Servs., Inc., 321 F. Supp. 2d 682, 683 (D. Md. 2004)); PC Const. Co. v. City of Salisbury, 871 F. Supp. 2d 475, 477 (D. Md. 2012). Treating a motion to compel arbitration as a motion for summary judgment is proper where “the formation or validity of the arbitration agreement is in dispute,” Caire, 982 F. Supp. 2d at 589, or where documents outside the pleadings must be considered “to effectively assess the merits of [the] motion,” Shaffer v. ACS Gov’t Servs., Inc., 321 F. Supp. 2d 682, 683-84 (D. Md. 2004); accord PC Const. Co., 871 F. Supp. 2d at 477 (“Whether the motion [to compel arbitration] should be treated as a motion to dismiss or a motion for summary judgment turns on whether the court must consider documents outside the pleadings.”). See also Galloway v. Santander Consumer USA, Inc., 819 F.3d 79, 85 & n.3 (4th Cir. 2016) (stating that under the Federal Arbitration Act, a party seeking a jury trial “must show

genuine issues of material fact regarding the existence of an agreement to arbitrate,” a standard that is “akin to the burden on summary judgment” (quoting Chorley Enters. v. Dickey’s Barbecue Rests., 807 F.3d 553, 564 (4th Cir. 2015))). Here, the Court will apply the summary judgment standard both because it must address whether an arbitration agreement was formed and because addressing this question requires consideration of materials beyond the pleadings. Under Federal Rule of Civil Procedure 56(a), the Court grants summary judgment if the moving party demonstrates that there is no genuine issue as to any material fact, and that the moving party is entitled to judgment as a matter of law. Fed. R. Civ. P. 56(a); Celotex Corp. v. Catrett, 477 U.S. 317, 322 (1986). In assessing the Motion, the Court views the facts in the light most favorable to the nonmoving party, with all justifiable inferences drawn in its favor. Anderson v. Liberty Lobby, Inc., 477 U.S. 242, 255 (1986). The Court may rely only on facts supported in the record, not simply assertions in the pleadings. Bouchat v. Balt. Ravens Football Club, Inc., 346 F.3d 514, 522 (4th Cir. 2003). A fact is “material” if it “might affect the outcome of the suit

under the governing law.” Anderson, 477 U.S. at 248. A dispute of material fact is “genuine” only if sufficient evidence favoring the nonmoving party exists for the trier of fact to return a verdict for that party.
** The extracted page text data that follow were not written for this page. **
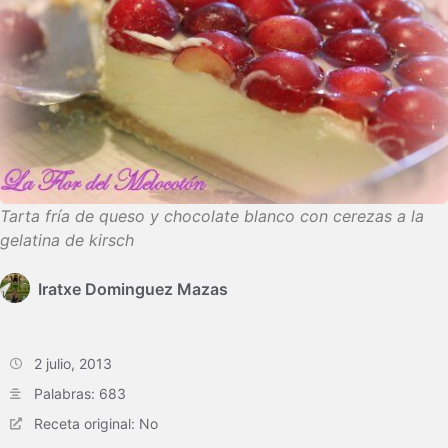
Tarta fría de queso y chocolate blanco con cerezas a la
gelatina de kirsch
Iratxe Dominguez Mazas
2 julio, 2013
Palabras: 683
Receta original: No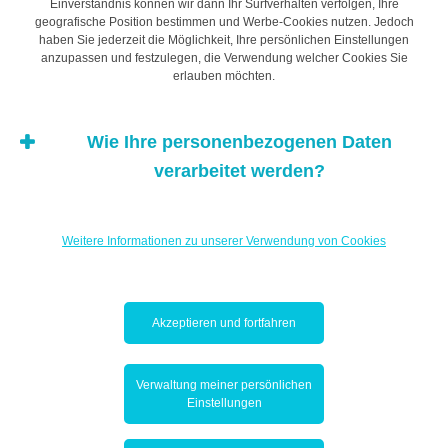
Einverständnis können wir dann Ihr Surfverhalten verfolgen, Ihre
geografische Position bestimmen und Werbe-Cookies nutzen. Jedoch
sich in Form einer dreistufigen Pyramide darstellen.
haben Sie jederzeit die Möglichkeit, Ihre persönlichen Einstellungen
anzupassen und festzulegen, die Verwendung welcher Cookies Sie
erlauben möchten.
Die Basis bildet ein Sicherheitspolster, d.h.
Rücklagen für unerwartete oder bestimmte größere
Ausgaben. Sowohl für Sie selbst als auch für Ihre
Wie Ihre personenbezogenen Daten
Kinder sollten Sie passende Sparlösungen wählen
verarbeitet werden?
und regelmäßig kleinere Beträge einzahlen, zum
Beispiel mittels Dauerauftrag. Auch Bausparverträge
fallen in diese Kategorie.
Weitere Informationen zu unserer Verwendung von Cookies
Daneben ist es sinnvoll, vorauszudenken und sein
Erspartes zu diversifizieren, um sich und seine
Familie vor einem Rückgang oder plötzlichen Verlust
Akzeptieren und fortfahren
des Einkommens zu schützen. So kann man
vorsorgen und insbesondere in
Verwaltung meiner persönlichen
Lebensversicherungen
oder
Einstellungen
Altersvorsorgeverträge
. Diese Optionen sind umso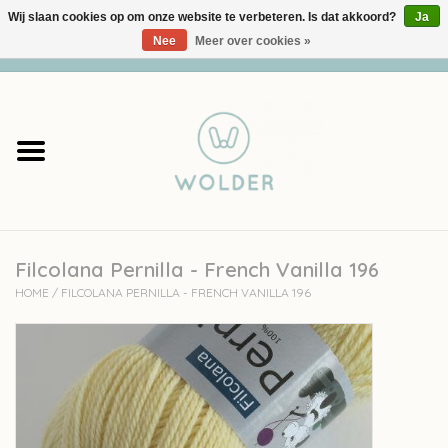
Wij slaan cookies op om onze website te verbeteren. Is dat akkoord?
Ja
Nee
Meer over cookies »
0 Artikelen - €0,00
Home
Garens
Pakketten
Filcolana Pernilla - French Vanilla 196
Accessoires
HOME
/
FILCOLANA PERNILLA - FRENCH VANILLA 196
workshops
Cadeaubon
Solden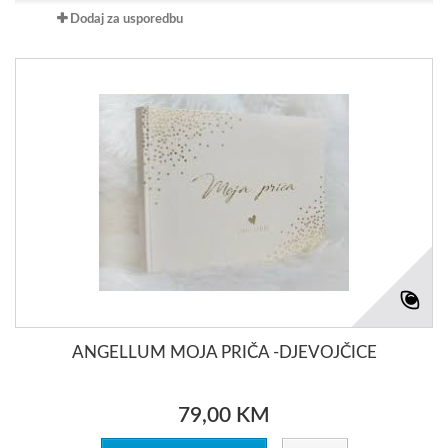
Dodaj za usporedbu
ANGELLUM MOJA PRIČA -DJEVOJČICE
79,00 KM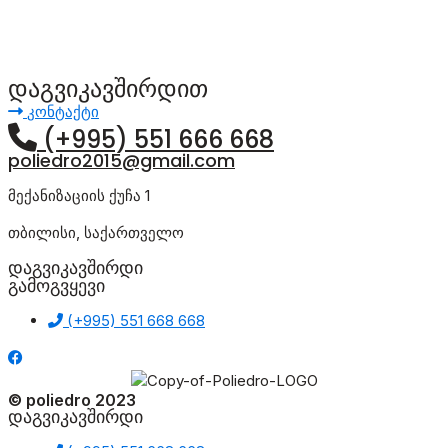
დაგვიკავშირდით
კონტაქტი
(+995) 551 666 668
poliedro2015@gmail.com
მექანიზაციის ქუჩა 1
თბილისი, საქართველო
დაგვიკავშირდი
გამოგვყევი
(+995) 551 668 668
© poliedro 2023
დაგვიკავშირდი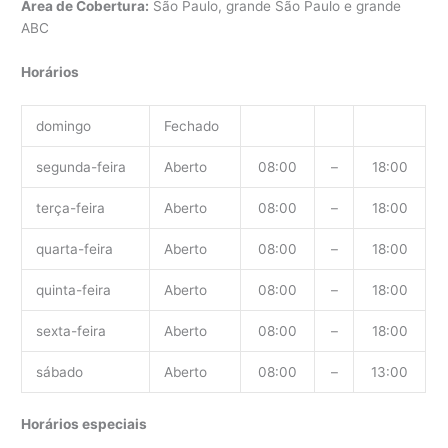
Área de Cobertura:
São Paulo, grande São Paulo e grande
ABC
Horários
domingo
Fechado
segunda-feira
Aberto
08:00
–
18:00
terça-feira
Aberto
08:00
–
18:00
quarta-feira
Aberto
08:00
–
18:00
quinta-feira
Aberto
08:00
–
18:00
sexta-feira
Aberto
08:00
–
18:00
sábado
Aberto
08:00
–
13:00
Horários especiais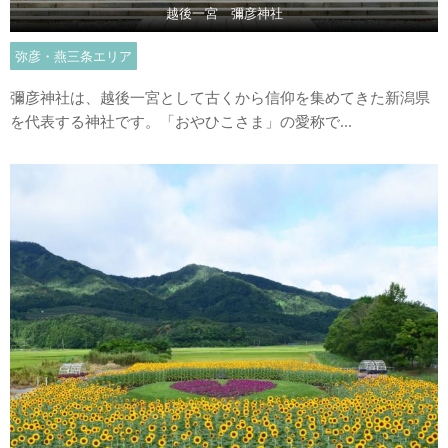
越後一宮 彌彦神社
弥彦・燕三条エリア
彌彦神社は、越後一宮として古くから信仰を集めてきた新潟県
を代表する神社です。「おやひこさま」の愛称で...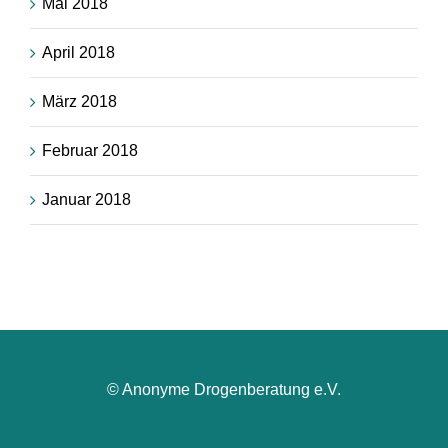
Mai 2018
April 2018
März 2018
Februar 2018
Januar 2018
© Anonyme Drogenberatung e.V.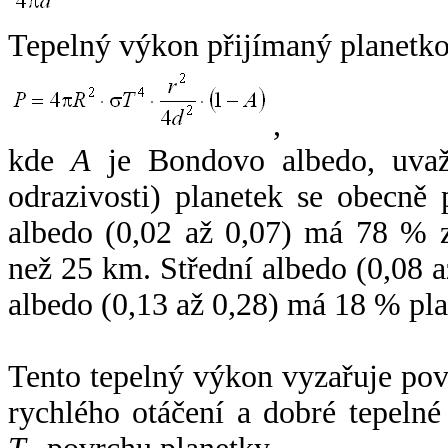
Tepelný výkon přijímaný planetko
,
kde
A
je Bondovo albedo, uvaž
odrazivosti) planetek se obecně
albedo (0,02 až 0,07) má 78 % z
než 25 km. Střední albedo (0,08 
albedo (0,13 až 0,28) má 18 % pla
Tento tepelný výkon vyzařuje po
rychlého otáčení a dobré tepelné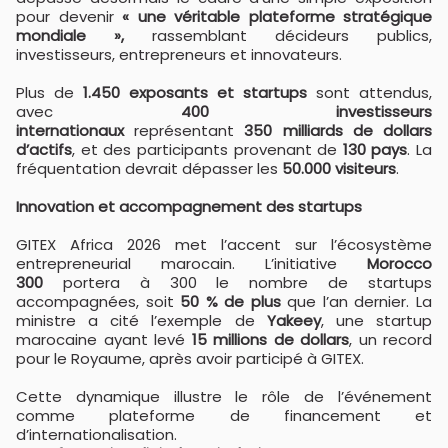
pour devenir
« une véritable plateforme stratégique
mondiale »,
rassemblant décideurs publics,
investisseurs, entrepreneurs et innovateurs.
Plus de
1.450 exposants et startups
sont attendus,
avec
400 investisseurs
internationaux
représentant
350 milliards de dollars
d’actifs
, et des participants provenant de
130 pays
. La
fréquentation devrait dépasser les
50.000 visiteurs
.
Innovation et accompagnement des startups
GITEX Africa 2026 met l’accent sur l’écosystème
entrepreneurial marocain. L’initiative
Morocco
300
portera à 300 le nombre de startups
accompagnées, soit
50 % de plus
que l’an dernier. La
ministre a cité l’exemple de
Yakeey
, une startup
marocaine ayant levé
15 millions de dollars
, un record
pour le Royaume, après avoir participé à GITEX.
Cette dynamique illustre le rôle de l’événement
comme plateforme de financement et
d’internationalisation.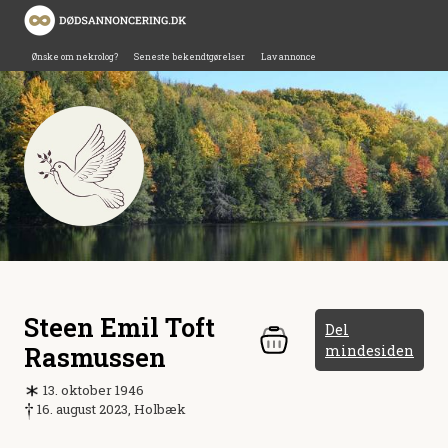
Ønske om nekrolog?
Seneste bekendtgørelser
Lav annonce
Steen Emil Toft
Del
Rasmussen
mindesiden
13. oktober 1946
16. august 2023, Holbæk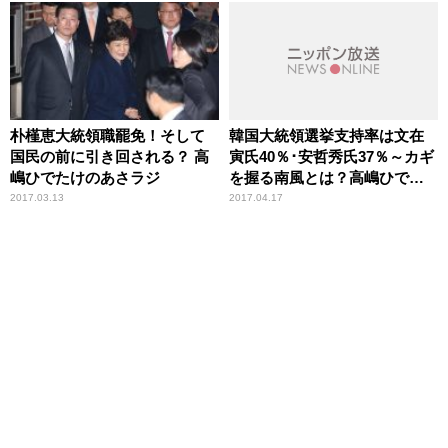
朴槿恵大統領職罷免！そして
韓国大統領選挙支持率は文在
国民の前に引き回される？ 高
寅氏40％･安哲秀氏37％～カギ
嶋ひでたけのあさラジ
を握る南風とは？高嶋ひでた
けのあさラジ
2017.03.13
2017.04.17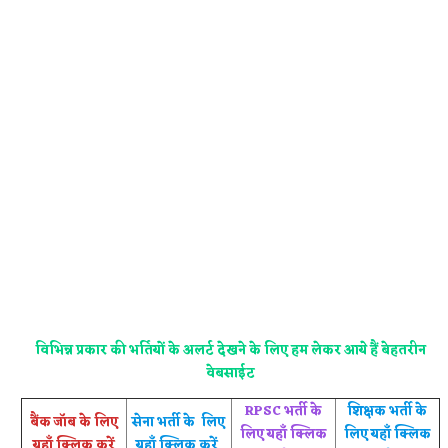
विभिन्न प्रकार की भर्तियों के अलर्ट देखने के लिए हम लेकर आये हैं बेहतरीन
वेबसाईट
RPSC भर्ती के
शिक्षक भर्ती के
बैंक जॉब के लिए
सेना भर्ती के लिए
लिए यहाँ क्लिक
लिए यहाँ क्लिक
यहाँ क्लिक करें
यहाँ क्लिक करें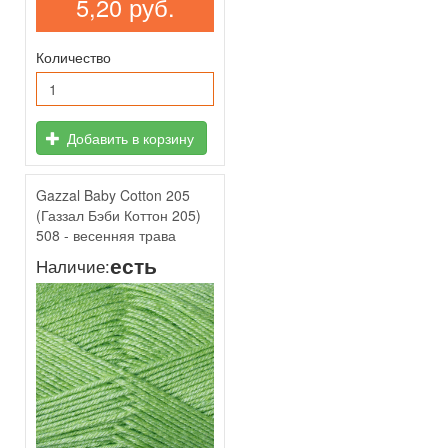
5,20 руб.
Количество
Добавить в корзину
Gazzal Baby Cotton 205
(Газзал Бэби Коттон 205)
508 - весенняя трава
есть
Наличие: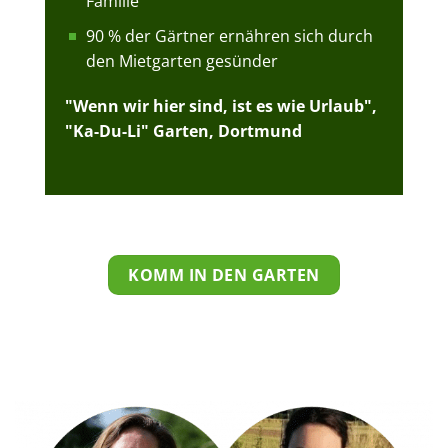
Familie
90 % der Gärtner ernähren sich durch
den Mietgarten gesünder
"Wenn wir hier sind, ist es wie Urlaub",
"Ka-Du-Li" Garten, Dortmund
KOMM IN DEN GARTEN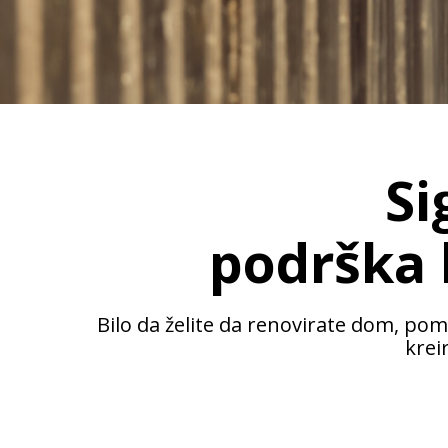
Si
podrška 
Bilo da želite da renovirate dom, pom
krei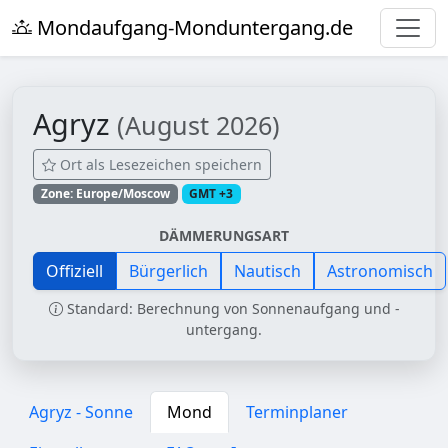
Mondaufgang-Monduntergang.de
Agryz
(August 2026)
Ort als Lesezeichen speichern
Zone: Europe/Moscow
GMT +3
DÄMMERUNGSART
Offiziell
Bürgerlich
Nautisch
Astronomisch
Standard: Berechnung von Sonnenaufgang und -
untergang.
Agryz - Sonne
Mond
Terminplaner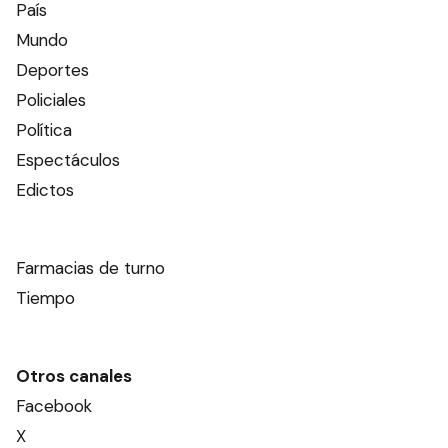
País
Mundo
Deportes
Policiales
Política
Espectáculos
Edictos
Farmacias de turno
Tiempo
Otros canales
Facebook
X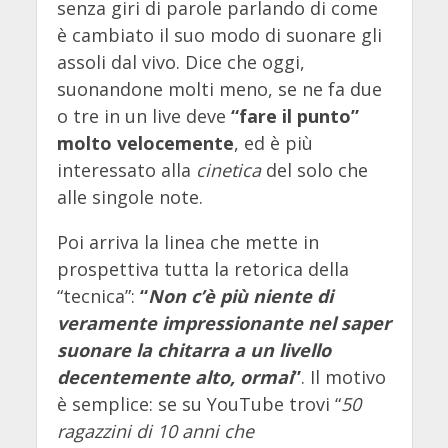
senza giri di parole parlando di come
è cambiato il suo modo di suonare gli
assoli dal vivo. Dice che oggi,
suonandone molti meno, se ne fa due
o tre in un live deve
“fare il punto”
molto velocemente
, ed è più
interessato alla
cinetica
del solo che
alle singole note. ​
Poi arriva la linea che mette in
prospettiva tutta la retorica della
“tecnica”:
“
Non c’è più niente di
veramente impressionante nel saper
suonare la chitarra a un livello
decentemente alto, ormai
”
. Il motivo
è semplice: se su YouTube trovi “
50
ragazzini di 10 anni che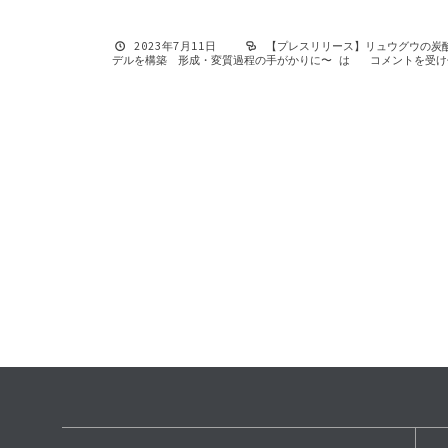
2023年7月11日
【プレスリリース】リュウグウの炭
デルを構築 形成・変質過程の手がかりに〜 は
コメントを受け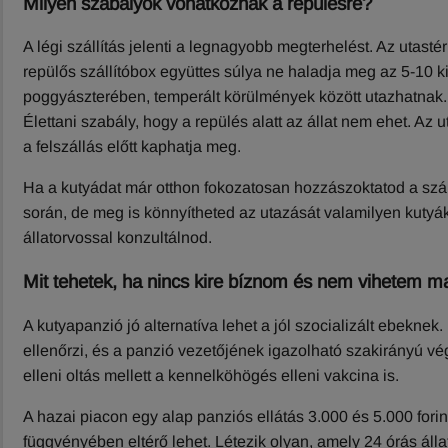
Milyen szabályok vonatkoznak a repülésre?
A légi szállítás jelenti a legnagyobb megterhelést. Az utasté
repülős szállítóbox együttes súlya ne haladja meg az 5-10 
poggyászterében, temperált körülmények között utazhatnak.
Élettani szabály, hogy a repülés alatt az állat nem ehet. Az ut
a felszállás előtt kaphatja meg.
Ha a kutyádat már otthon fokozatosan hozzászoktatod a szá
során, de meg is könnyítheted az utazását valamilyen kutyák
állatorvossal konzultálnod.
Mit tehetek, ha nincs kire bíznom és nem vihetem
A kutyapanzió jó alternatíva lehet a jól szocializált ebekn
ellenőrzi, és a panzió vezetőjének igazolható szakirányú vé
elleni oltás mellett a kennelköhögés elleni vakcina is.
A hazai piacon egy alap panziós ellátás 3.000 és 5.000 fori
függvényében eltérő lehet. Létezik olyan, amely 24 órás álla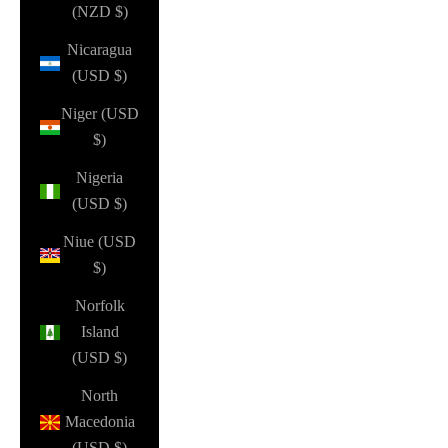
(NZD $)
Nicaragua
(USD $)
Niger (USD
$)
Nigeria
(USD $)
Niue (USD
$)
Norfolk
Island
(USD $)
North
Macedonia
(USD $)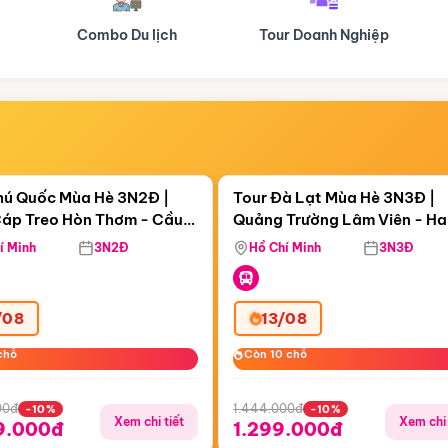
Tour Doanh Nghiệp
Du lịch Hành Hương
Điểm nổi bật
Điểm nổi
ngày 05:36:48
Còn
05 ngày 05:36:48
hú Quốc Mùa Hè 3N2Đ |
Tour Đà Lạt Mùa Hè 3N3Đ |
áp Treo Hòn Thơm - Cầu
Quảng Trường Lâm Viên - H
áp Treo Hòn Thơm
Công Viên Nước Aquatopia
Hill - Puppy Farm
í Minh
3N2Đ
Hồ Chí Minh
3N3Đ
/08
13/08
chỗ
chỗ
Còn 10 chỗ
Còn 10 chỗ
00đ
1.444.000đ
-10%
-10%
Xem chi tiết
Xem chi 
9.000đ
1.299.000đ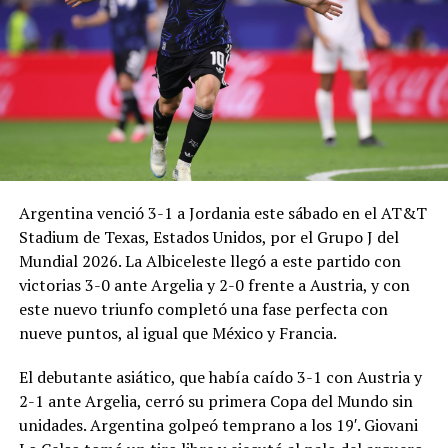
Argentina venció 3-1 a Jordania este sábado en el AT&T
Stadium de Texas, Estados Unidos, por el Grupo J del
Mundial 2026. La Albiceleste llegó a este partido con
victorias 3-0 ante Argelia y 2-0 frente a Austria, y con
este nuevo triunfo completó una fase perfecta con
nueve puntos, al igual que México y Francia.
El debutante asiático, que había caído 3-1 con Austria y
2-1 ante Argelia, cerró su primera Copa del Mundo sin
unidades. Argentina golpeó temprano a los 19′. Giovani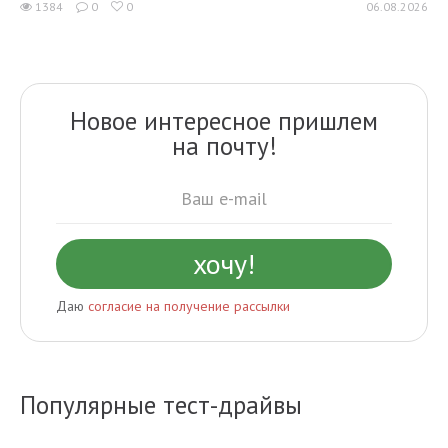
1384
0
0
06.08.2026
Новое интересное пришлем
на почту!
Даю
согласие на получение рассылки
Популярные тест-драйвы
Id. at 248-49. II. Arbitrability

First Progress’s request to compel arbitration is governed by the Federal Arbitration Act (“FAA”), 9 U.S.C. §§ 1–14 (2018), which provides that: A written provision in . . . a contract evidencing a transaction involving commerce to settle by arbitration a controversy thereafter arising out of such contract or transaction . . . shall be valid, irrevocable, and enforceable, save upon such grounds as exist at law or in equity for the revocation of any contract. Id. § 2.